### WHAT THE TASK ASKS
In the entries below, how many lines contain the string "Calendar"? Give the number by itself.

### SOURCE DATA
=-=-=
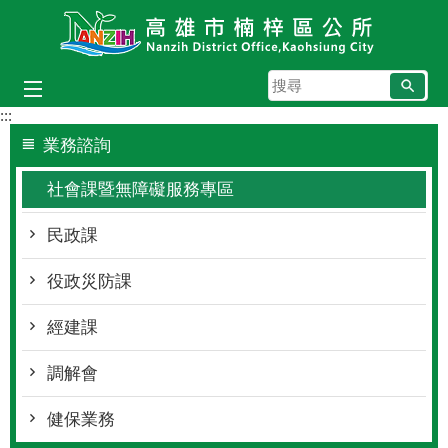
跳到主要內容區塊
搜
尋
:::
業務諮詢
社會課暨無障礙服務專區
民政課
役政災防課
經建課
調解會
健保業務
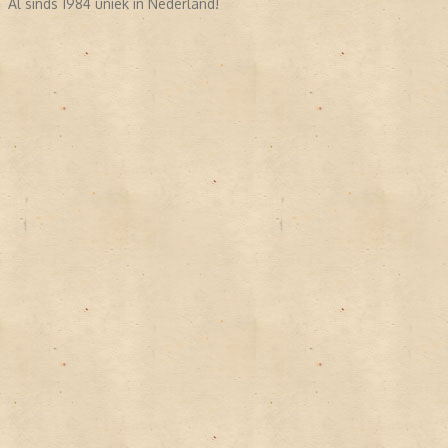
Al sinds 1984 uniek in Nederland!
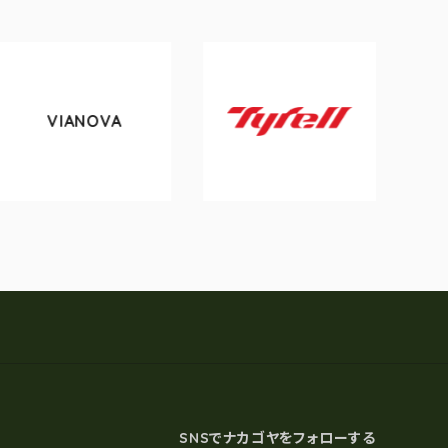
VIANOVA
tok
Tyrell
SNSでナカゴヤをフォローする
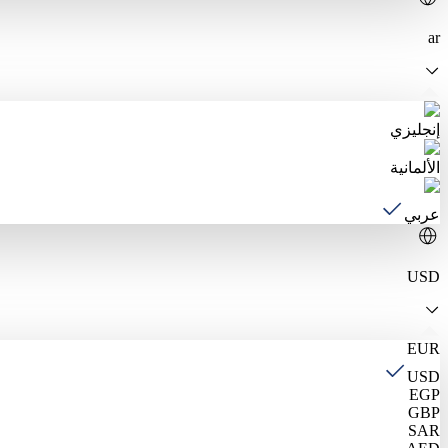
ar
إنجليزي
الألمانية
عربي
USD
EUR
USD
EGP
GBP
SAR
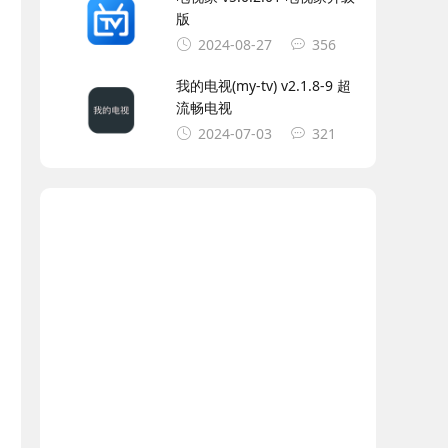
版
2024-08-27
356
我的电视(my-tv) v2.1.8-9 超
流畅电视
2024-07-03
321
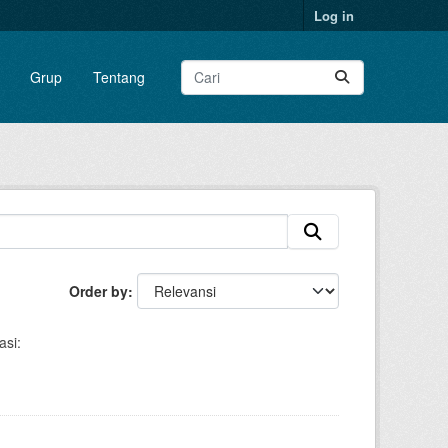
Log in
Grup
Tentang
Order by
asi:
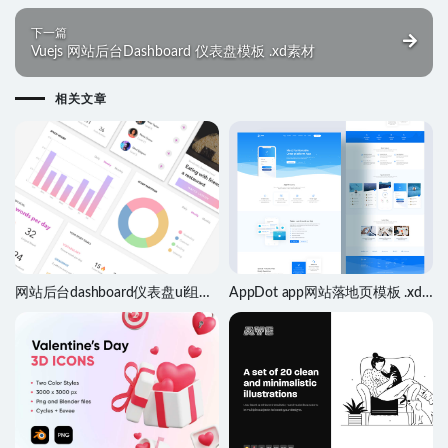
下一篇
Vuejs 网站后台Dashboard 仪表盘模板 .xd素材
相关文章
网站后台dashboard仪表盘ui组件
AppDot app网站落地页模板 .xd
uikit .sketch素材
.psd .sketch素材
=-=-=
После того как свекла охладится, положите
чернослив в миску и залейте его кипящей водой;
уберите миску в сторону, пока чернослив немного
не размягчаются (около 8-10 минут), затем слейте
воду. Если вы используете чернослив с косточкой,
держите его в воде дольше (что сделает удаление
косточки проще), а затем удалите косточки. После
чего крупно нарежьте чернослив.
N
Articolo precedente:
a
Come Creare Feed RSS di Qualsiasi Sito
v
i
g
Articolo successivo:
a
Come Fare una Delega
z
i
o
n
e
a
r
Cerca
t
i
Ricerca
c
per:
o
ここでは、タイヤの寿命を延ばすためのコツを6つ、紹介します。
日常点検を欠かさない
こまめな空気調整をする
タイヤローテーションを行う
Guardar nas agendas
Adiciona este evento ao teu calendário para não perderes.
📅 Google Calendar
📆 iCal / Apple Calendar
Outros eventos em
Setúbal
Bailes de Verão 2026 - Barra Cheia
=-=-=
### RESULT BELOW
2